Electrophysiology and Antiviral Plaque Assays.

To study whether chirality has an effect on the functional activity against the M2 WT channel, we determined the association constant (k_on), the dissociation constant (k_off), and the binding affinity (K_d) for (R)- and (S)-rimantadine in a two-electrode voltage clamp electrophysiological (TEVC) assay using kinetic studies.^35–37

Drugs bind slowly to the channel, and dissociate very slowly, so special procedures are required to determine the on and off rates. We first applied relatively high concentrations (100 μM) of the test compound to fully inhibit the channel. The second-order rate constant for inhibition (k_on) was determined from the time course of inhibition. The drug is then washed out, and the time required to recover from inhibition was measured to determine k_off. Full-length M2 WT from the amantadine-sensitive Udorn strain was expressed in oocytes, and a low pH 5.5 solution was applied to activate the M2 channel. Next, a pH 5.5 solution containing the testing compound was applied to inhibit the M2 channel. Once the current reached the steady state, compound dissociation was initiated by changing the oocyte bathing solution to pH 5.5 without the drug. During the washout, a few pH 8.5 pulses were applied to make sure the current went to baseline to ensure the oocyte quality. The recording traces are shown in Figure 2.

Figure 2.

Rimantadine enantiomers and amantadine binding kinetics against Udorn M2 WT were determined using a combined application and washout procedure TEVC assay. (A) Racemic rimantadine, (B) (R)-rimantadine, (C) (S)-rimantadine, or (D) amantadine was applied to oocytes for 5–7 min after the inward current reached its maximum; then a washout protocol was applied to the oocytes.

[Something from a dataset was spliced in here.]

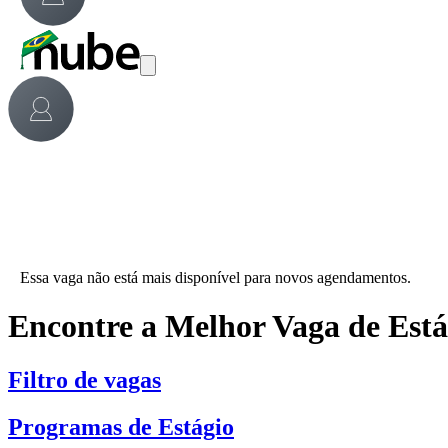
Essa vaga não está mais disponível para novos agendamentos.
Encontre a Melhor Vaga de Est
Filtro de vagas
Programas de Estágio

During the washout, pH 8.5 pulses were applied to make sure the current went to baseline to ensure the oocyte quality. The blue bar above the recording trace indicates the period in which the pH 5.5 Barth solution was applied; the red bar indicates the period in which compounds in pH 5.5 Barth solution was applied. Representative recording traces are shown on the left side of each figure. Data extracted from the recording traces were plotted with an association then dissociation equation in GraphPad Prism 5 as shown on the right side of each figure. The best-fit values are shown in Table 1.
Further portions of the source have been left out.